The railway track circuit performs different tasks (occupation of a specific section, track/vehicle information transmission, detection of broken rail) and its regular diagnosis is necessary to ensure a high level of safety and availability. It consists of a transmitter connected to one of the two section ends, a receiver that is connected to the other end of the section, a transmission line constituted by the two rails and trimming capacitors that are connected between the two rails at constant spacing.

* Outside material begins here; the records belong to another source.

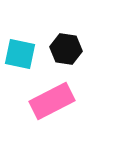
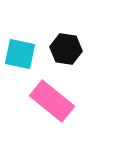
pink rectangle: rotated 66 degrees clockwise
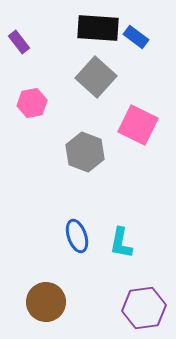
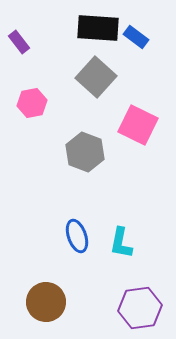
purple hexagon: moved 4 px left
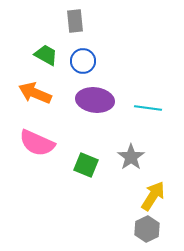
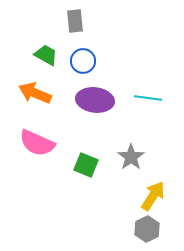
cyan line: moved 10 px up
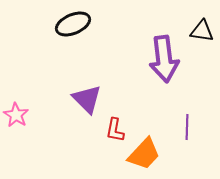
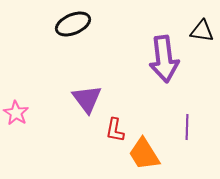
purple triangle: rotated 8 degrees clockwise
pink star: moved 2 px up
orange trapezoid: rotated 105 degrees clockwise
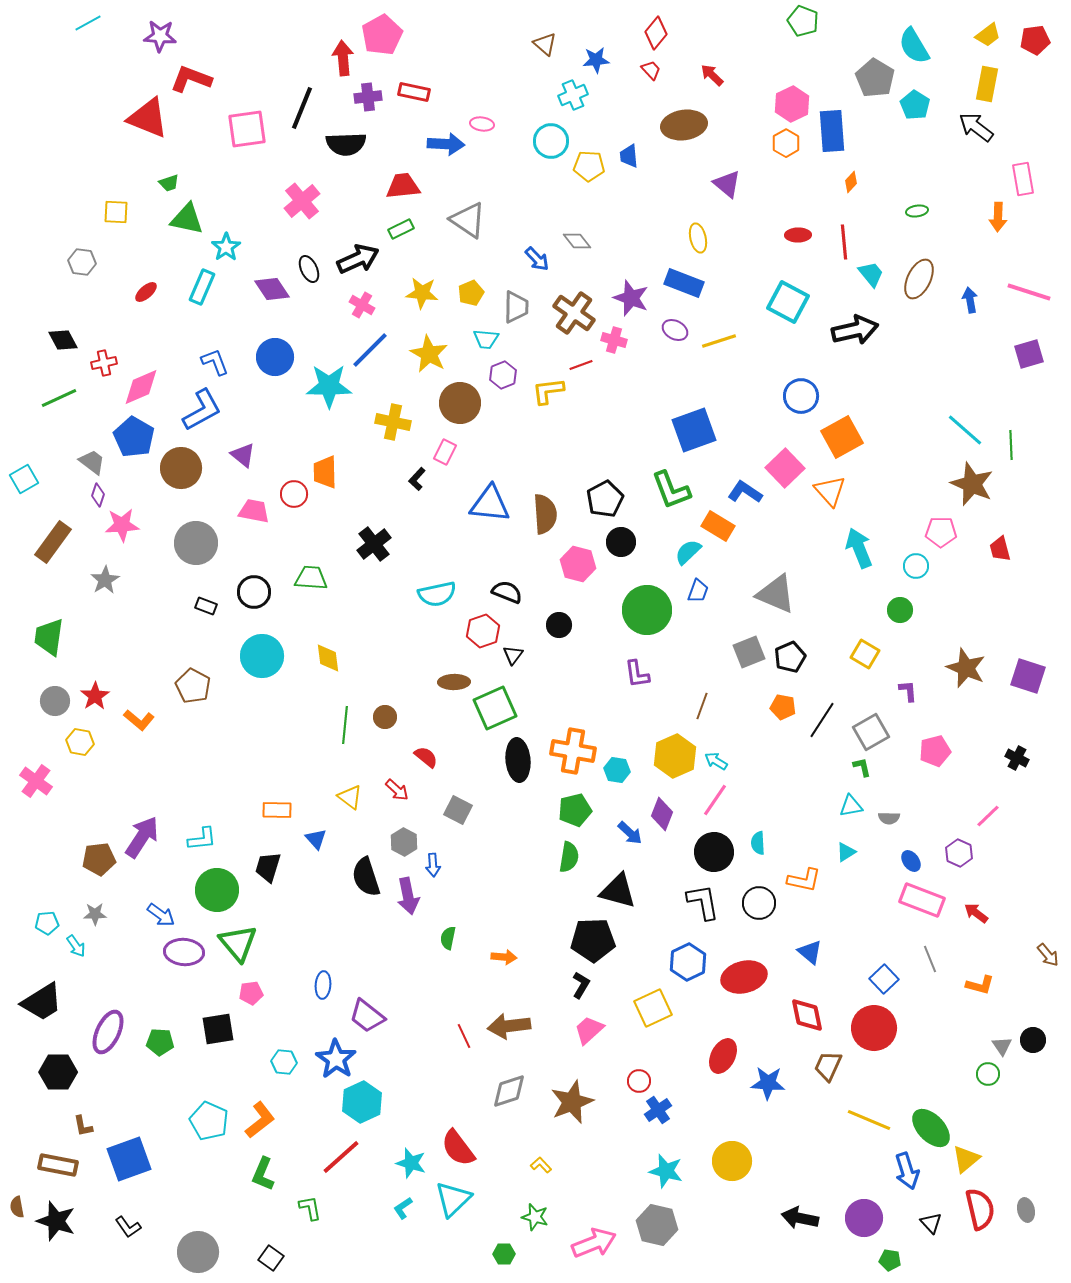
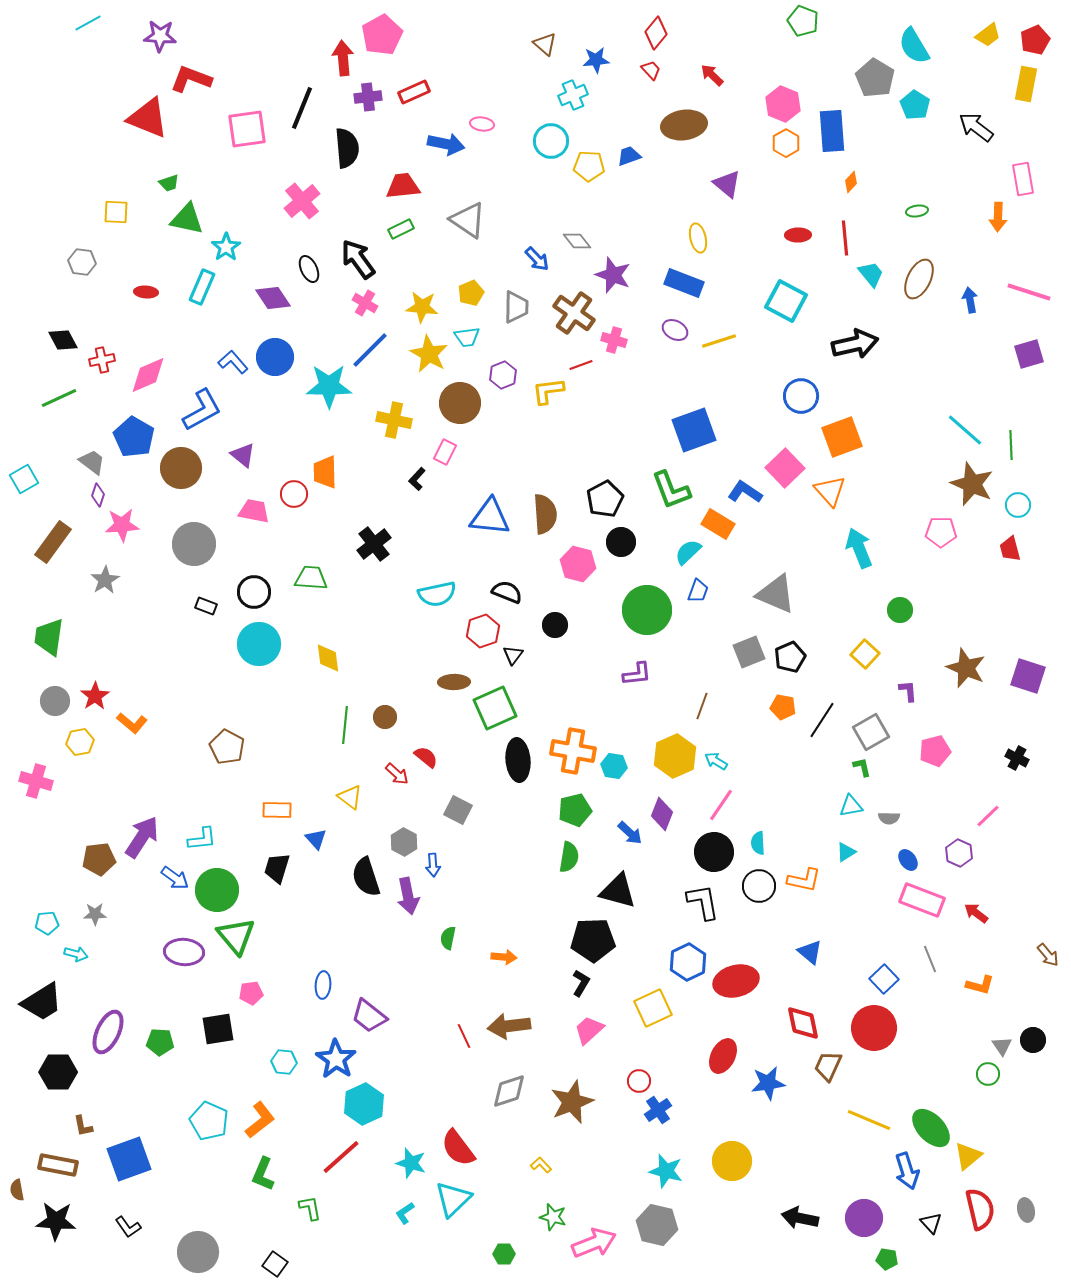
red pentagon at (1035, 40): rotated 16 degrees counterclockwise
yellow rectangle at (987, 84): moved 39 px right
red rectangle at (414, 92): rotated 36 degrees counterclockwise
pink hexagon at (792, 104): moved 9 px left; rotated 12 degrees counterclockwise
black semicircle at (346, 144): moved 1 px right, 4 px down; rotated 93 degrees counterclockwise
blue arrow at (446, 144): rotated 9 degrees clockwise
blue trapezoid at (629, 156): rotated 75 degrees clockwise
red line at (844, 242): moved 1 px right, 4 px up
black arrow at (358, 259): rotated 102 degrees counterclockwise
purple diamond at (272, 289): moved 1 px right, 9 px down
red ellipse at (146, 292): rotated 45 degrees clockwise
yellow star at (422, 293): moved 14 px down
purple star at (631, 298): moved 18 px left, 23 px up
cyan square at (788, 302): moved 2 px left, 1 px up
pink cross at (362, 305): moved 3 px right, 2 px up
black arrow at (855, 330): moved 14 px down
cyan trapezoid at (486, 339): moved 19 px left, 2 px up; rotated 12 degrees counterclockwise
blue L-shape at (215, 362): moved 18 px right; rotated 20 degrees counterclockwise
red cross at (104, 363): moved 2 px left, 3 px up
pink diamond at (141, 387): moved 7 px right, 12 px up
yellow cross at (393, 422): moved 1 px right, 2 px up
orange square at (842, 437): rotated 9 degrees clockwise
blue triangle at (490, 504): moved 13 px down
orange rectangle at (718, 526): moved 2 px up
gray circle at (196, 543): moved 2 px left, 1 px down
red trapezoid at (1000, 549): moved 10 px right
cyan circle at (916, 566): moved 102 px right, 61 px up
black circle at (559, 625): moved 4 px left
yellow square at (865, 654): rotated 12 degrees clockwise
cyan circle at (262, 656): moved 3 px left, 12 px up
purple L-shape at (637, 674): rotated 88 degrees counterclockwise
brown pentagon at (193, 686): moved 34 px right, 61 px down
orange L-shape at (139, 720): moved 7 px left, 3 px down
yellow hexagon at (80, 742): rotated 20 degrees counterclockwise
cyan hexagon at (617, 770): moved 3 px left, 4 px up
pink cross at (36, 781): rotated 20 degrees counterclockwise
red arrow at (397, 790): moved 16 px up
pink line at (715, 800): moved 6 px right, 5 px down
blue ellipse at (911, 861): moved 3 px left, 1 px up
black trapezoid at (268, 867): moved 9 px right, 1 px down
black circle at (759, 903): moved 17 px up
blue arrow at (161, 915): moved 14 px right, 37 px up
green triangle at (238, 943): moved 2 px left, 7 px up
cyan arrow at (76, 946): moved 8 px down; rotated 40 degrees counterclockwise
red ellipse at (744, 977): moved 8 px left, 4 px down
black L-shape at (581, 985): moved 2 px up
red diamond at (807, 1015): moved 4 px left, 8 px down
purple trapezoid at (367, 1016): moved 2 px right
blue star at (768, 1083): rotated 12 degrees counterclockwise
cyan hexagon at (362, 1102): moved 2 px right, 2 px down
yellow triangle at (966, 1159): moved 2 px right, 3 px up
brown semicircle at (17, 1207): moved 17 px up
cyan L-shape at (403, 1208): moved 2 px right, 5 px down
green star at (535, 1217): moved 18 px right
black star at (56, 1221): rotated 15 degrees counterclockwise
black square at (271, 1258): moved 4 px right, 6 px down
green pentagon at (890, 1260): moved 3 px left, 1 px up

The aim of the diagnosis is to automatically detect the change of electrical track circuit characteristics .

The inspection is achieved by a specific car, equipped with coils located in front of the first axle. The carrier current level is measured and recorded at each position of the train , while the track circuit is shunted by the inspection train itself. This recorded signal has a specific signature due to the presence of electrical components on the track (trimming capacitors, electrical separation joints?) .

The aim of the presented study is to both detect and localize defects in a context of predictive maintenance. The first phase of the project has been dedicated to the electrical modelling of the track circuit while the second phase is focused on pattern recognition approaches.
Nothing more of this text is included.